Not such a private read.

A kindle reader: Photograph:Getty Images
A kindle reader: Photograph:Getty Images

The cosy thought that the Kindle stops other people see what you're reading on the tube has seen sales of embarrassing novels soar, but don't get too comfortable: the device actually makes it much easier for certain people to peek over your shoulder.

A report by Cindy Cohn of the Electronic Frontier Foundation finds that although libraries protects your reading habits fairly sturdily, no such protection exists for e-books. Google, Amazon and Barnes and Noble can all share customer information with law enforcement agencies and civil litigants.

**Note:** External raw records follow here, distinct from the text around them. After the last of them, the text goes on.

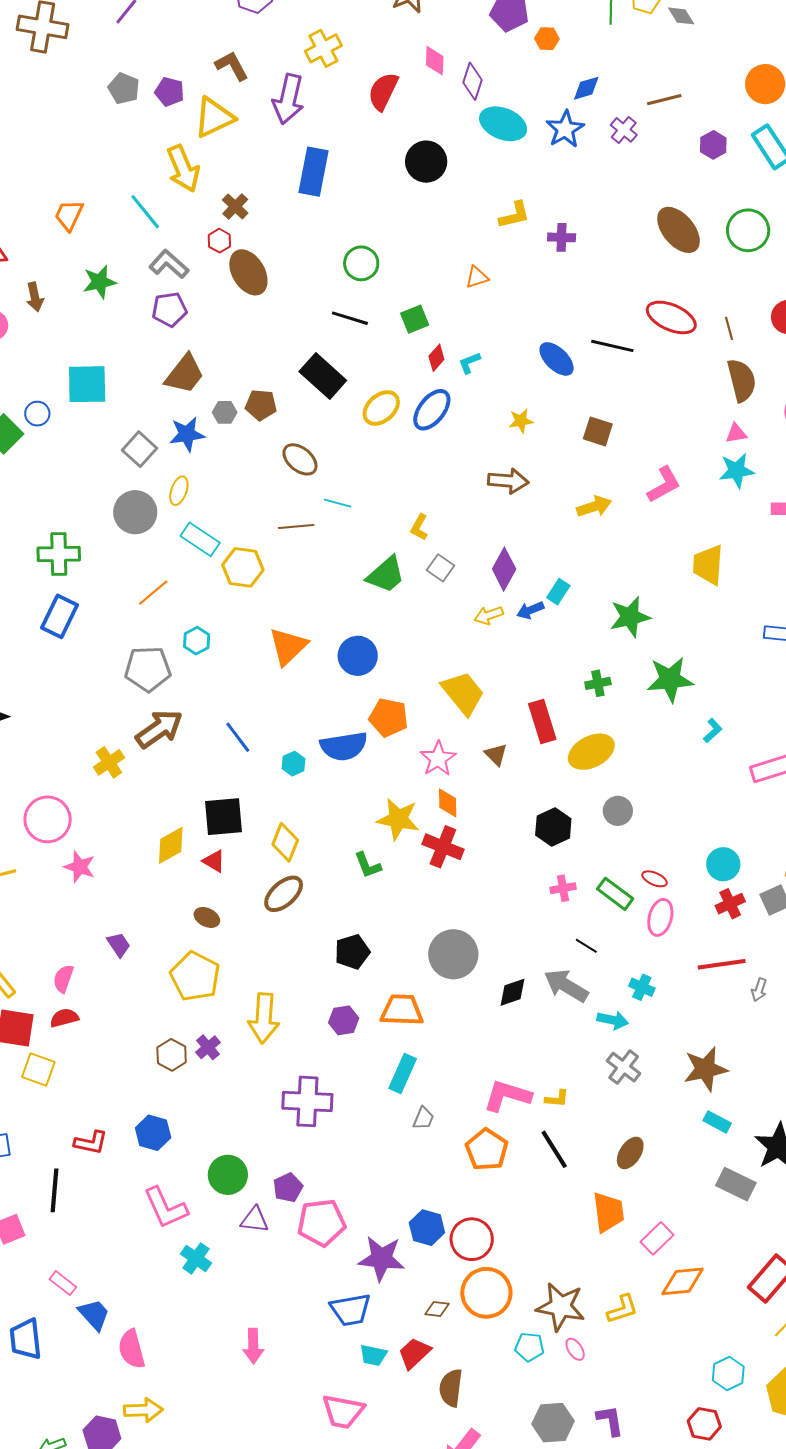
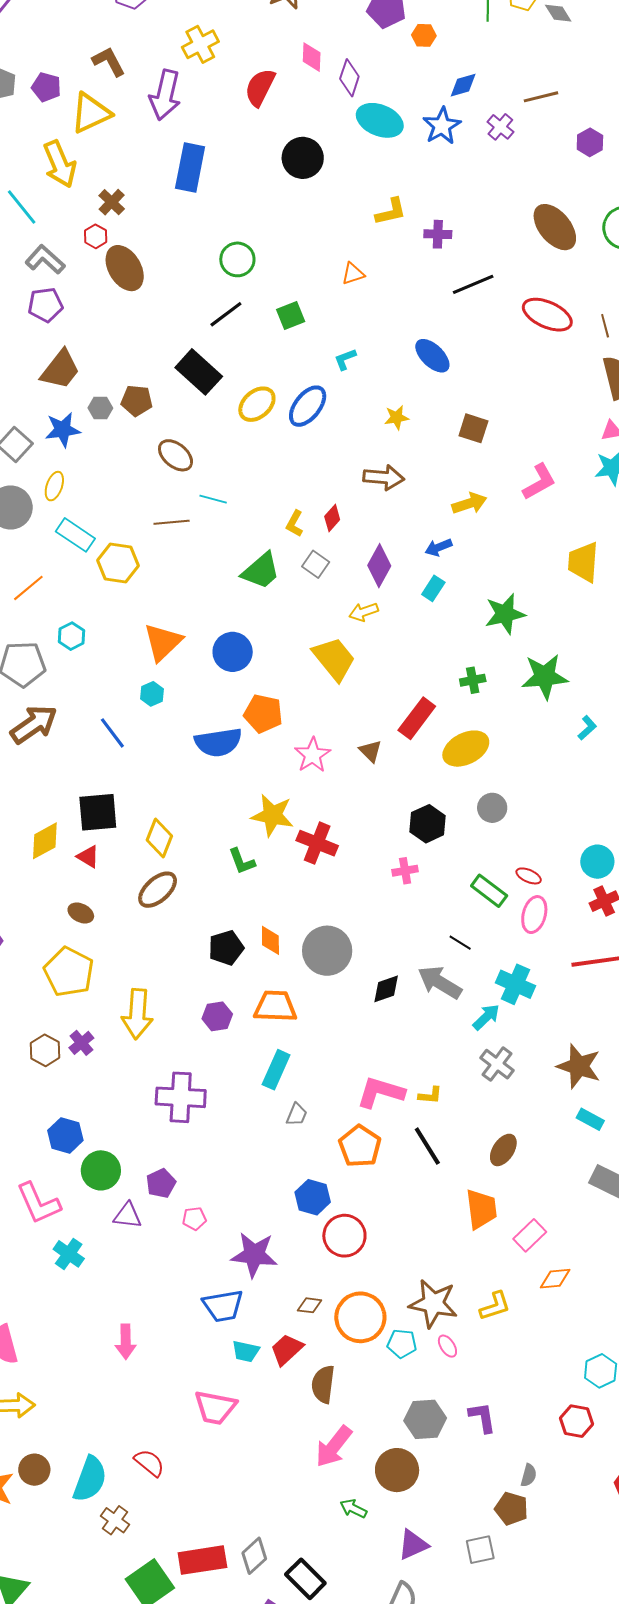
black line: (350, 318) -> (226, 314), turned -54
black line: (612, 346) -> (473, 284), moved, turned -36
red diamond: (436, 358) -> (332, 518), moved
blue arrow: (530, 610) -> (438, 547), moved
yellow trapezoid: (463, 693) -> (334, 659), moved
red rectangle: (542, 722) -> (417, 718), turned 54
cyan hexagon: (294, 764) -> (152, 694), moved
orange diamond: (448, 803) -> (270, 940), moved
pink cross: (563, 888) -> (405, 871), moved
cyan cross: (642, 987) -> (516, 984), size x1.5
cyan arrow: (613, 1020) -> (486, 1017), turned -56
brown star: (705, 1069) -> (579, 1066), turned 30
blue hexagon: (153, 1133) -> (65, 1135), moved
pink pentagon: (321, 1223) -> (194, 1219), size x0.5
blue hexagon: (427, 1228) -> (313, 1197), moved
orange diamond: (683, 1281) -> (555, 1279), size x0.7
orange circle: (486, 1293) -> (360, 1317), moved

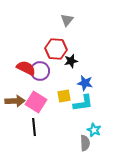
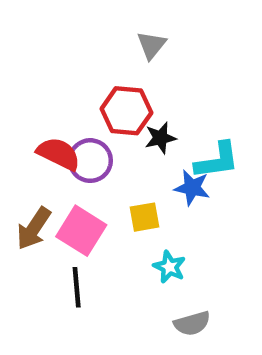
brown arrow: (15, 101) -> (34, 228), turned 126
cyan L-shape: (83, 103) -> (217, 161), moved
cyan star: (94, 130) -> (169, 267), moved
gray semicircle: (85, 143) -> (192, 323), turned 77

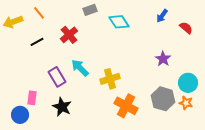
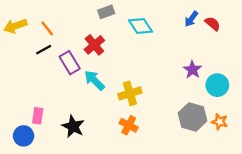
orange line: (39, 13) -> (47, 28), moved
red semicircle: (186, 28) -> (213, 24), moved
red cross: (69, 35) -> (94, 45), moved
purple rectangle: (57, 77) -> (70, 63), moved
cyan circle: (188, 83) -> (217, 85), moved
orange cross: (126, 106) -> (129, 125), moved, size x0.7

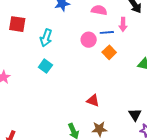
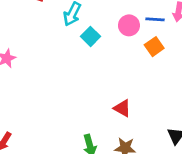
cyan square: (45, 66) -> (90, 36), moved

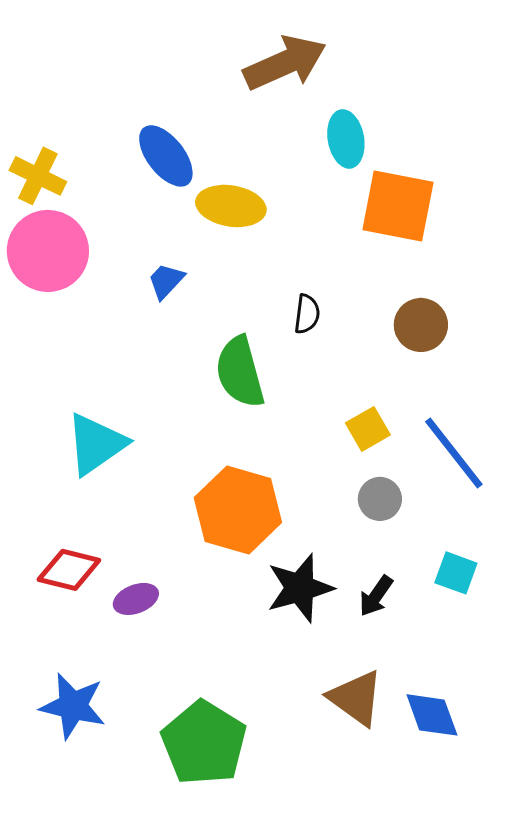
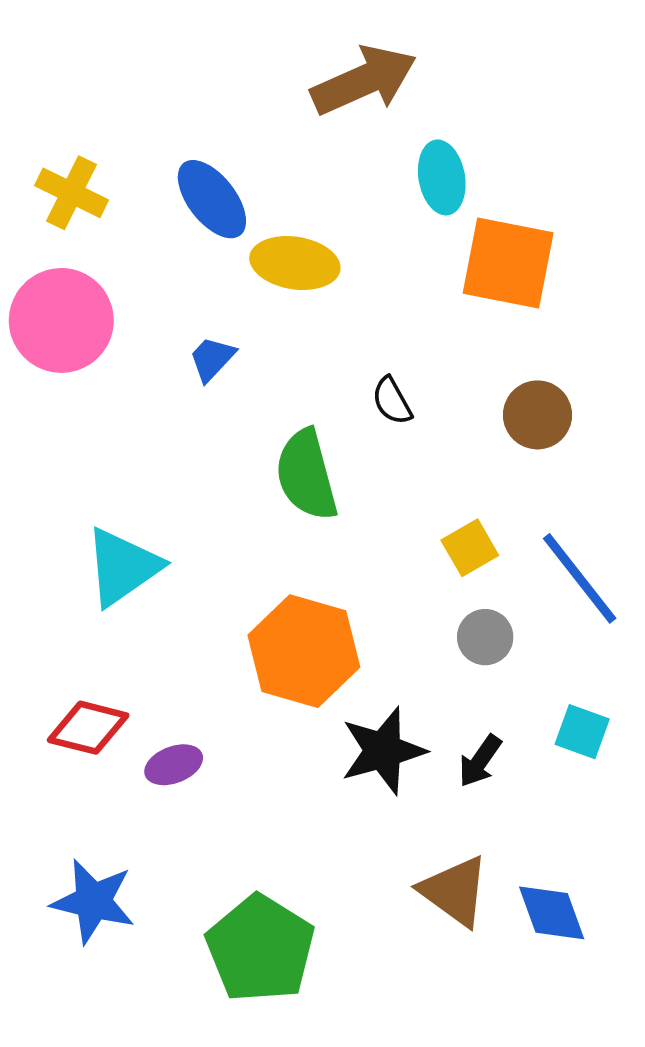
yellow cross: (38, 176) -> (72, 193), moved
black semicircle: (307, 314) -> (392, 401), turned 144

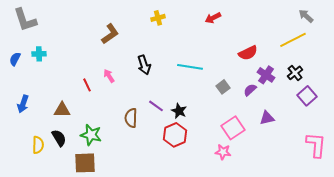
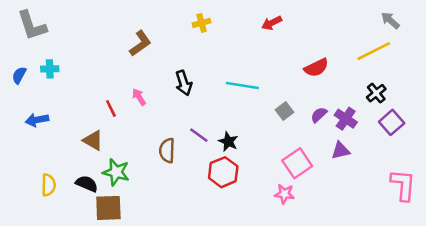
purple cross: (266, 75) -> (346, 119), moved
blue arrow: (23, 104) -> (37, 120), moved, turned 60
brown triangle: (62, 110) -> (93, 140), moved, turned 30
black semicircle: (59, 138) -> (87, 184), moved, turned -36

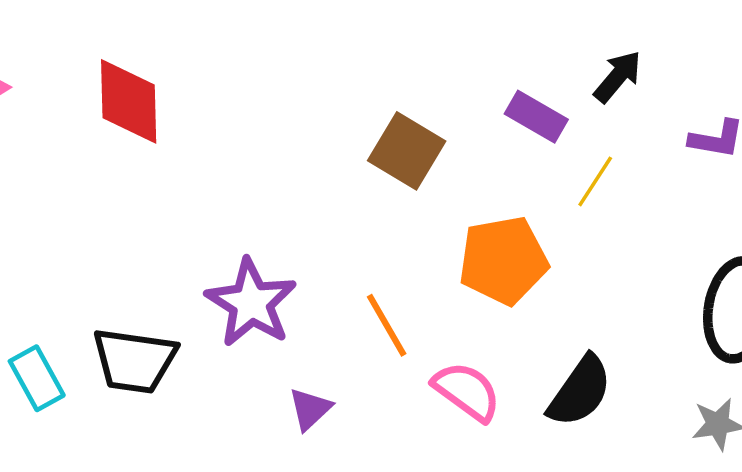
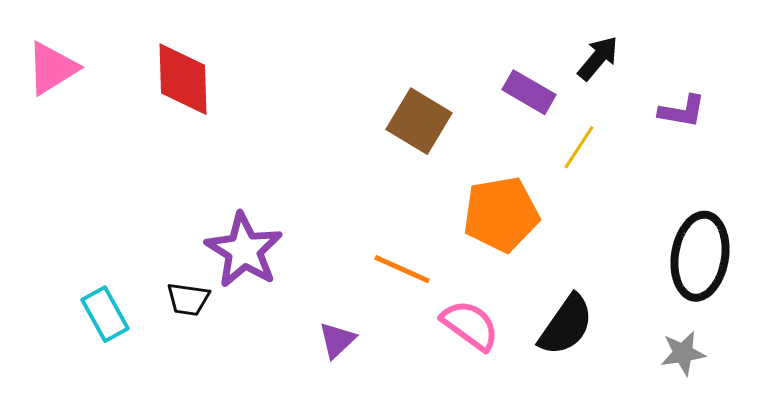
purple star: (251, 303) -> (244, 250), moved
orange line: (387, 325) -> (402, 269), turned -36
black trapezoid: (135, 361) -> (188, 299), size x0.6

Amazon, Barnes and Noble, Knobo, Sony, OverDrive and IndieBound can all share customer information without their consent.  Governments don't need warrants to ask Google and Amazon for information about what individuals have been reading: and historically, they do ask.

We know this because libraries have been pretty fierce at batting back these kinds of requests. Back in 1987, Mother Jones writes, the FBI asked a Columbia University librarian to "keep an eye out for commies". She didn't like the request, and set up a "library awareness" program - first bringing the issue to public notice.

Then, in 1998, independent counsel Kenneth Starr tried to get hold of Monica Lewinsky's reading history during the time she was involved with Bill Clinton. The US District Court in Washington drew up the first set of standards for when this information can be released.

Since then, similar cases -  police trying to get libraries to disclose who has been taking out books on drugs, or Osama Bin Laden, or campaign financing, have been mostly settled in favour of reader's privacy, putting customer's rights in a fairly safe position.

But this has not been translated into a workable law for digital records  -  which remains in its infancy. Here's Mother Jones:

Cohn says that many Americans remain in the dark about how much of their private e-information is a veritable open book to the government: "It's going to take a few more Petraeuses before people understand what the world of ubiquitous surveillance means for them."